How well did you mix the priming sugar in the bottling bucket? Stratification in the bottling bucket can lead to bottlebombs also. Some beers have more sugar than others and explode.
 
tgmartin000 - what do you mean about giving them more time. I hadn't intending on drinking them (except the trial one the other night) unitl they had been in the bottle for at least 4 weeks. My issue is what effect sitting them at 60-65 for 2-3 weeks of this time will do (after they sat at 70-75 for 10 days).

onthekeg - I thought Id mixed OK (sugar solution in the bottling bucket, rack the beer on top and mix as it fills). I think one problem might have been that I had more lossses along the proccess so may have been using 5 gallons of sugar with closer to 4 gallons of beer.
 
If you only used 20% extra priming sugar, you wouldn't have bottle bombs. Do you know the exact amount of priming sugar you used?

For typical beer bottles, you won't have bottle bombs until a little over 4.0 atmospheres of pressure. It would take about 50-60% extra priming sugar to get you up to that level.

Your brews will still carb and condition at 65F, just a little more slowly than at room temp.

What you really need to do at this point is put a single beer in the fridge or freezer UNDER 45F, give it 2-3 days to properly absorb the CO2, and see if it's at the level you like. If NO, then your whole batch needs to sit longer...give it another 4-5 days and do the same process again. If YES, then put the whole batch in the fridge, and the cold temps under 45F will stop the carbonation process by putting the yeast into hybernation.

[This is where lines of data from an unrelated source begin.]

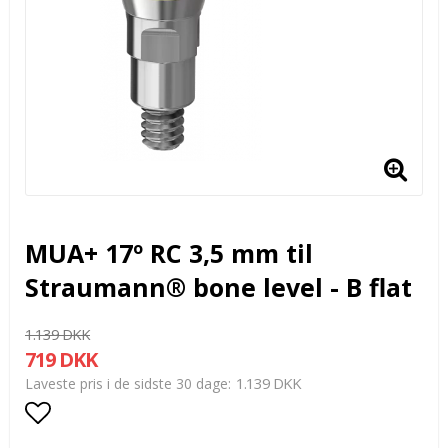
MUA+ 17º RC 3,5 mm til
Straumann® bone level - B flat
1.139 DKK
719 DKK
1.139 DKK
Laveste pris i de sidste 30 dage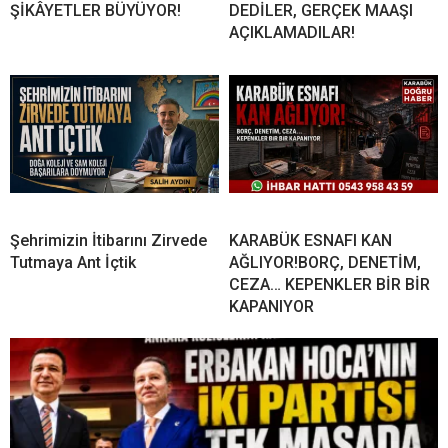
ŞİKÂYETLER BÜYÜYOR!
DEDİLER, GERÇEK MAAŞI
AÇIKLAMADILAR!
Şehrimizin İtibarını Zirvede
KARABÜK ESNAFI KAN
Tutmaya Ant İçtik
AĞLIYOR!BORÇ, DENETİM,
CEZA… KEPENKLER BİR BİR
KAPANIYOR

That's what you're looking at at this point.
 
Thanks.

I can't remember the quantity of sugar used but it was belgain candi crystals and I followed it exactly (I still need to recheck what amount it was) but have a feeling it was either 2/3 or 3/4 cup. Full details about the process (and amount of sugar used) is on another thread: https://www.homebrewtalk.com/f39/starting-get-bottle-bombs-what-should-i-do-323725/

So will sitting at 65F affect the conditioning rate of the beer (ie will it affect how long it tastes "green" - not that I really know what that means!).

I'll follow your suggestion and see how the cooled beer is on sunday. I'll leave the rest at a max of 65F in the meantime.
 
What potentially happened is that you didn't get a good seal when you capped those two bottles and the cap gave. I think if it was too much priming sugar you'd have had more than two bottles burst.
 
The caps didn't go, the bottles blew to bits - glass everywhere! Thanks for the suggestion though.
 
What you really need to do at this point is put a single beer in the fridge or freezer UNDER 45F, give it 2-3 days to properly absorb the CO2, and see if it's at the level you like. If NO, then your whole batch needs to sit longer...give it another 4-5 days and do the same process again. If YES, then put the whole batch in the fridge, and the cold temps under 45F will stop the carbonation process by putting the yeast into hybernation.

Great suggestion. Did this over the weekend. Beer was fantastic. All the rest have been dropped to 45F and time to start drinking!!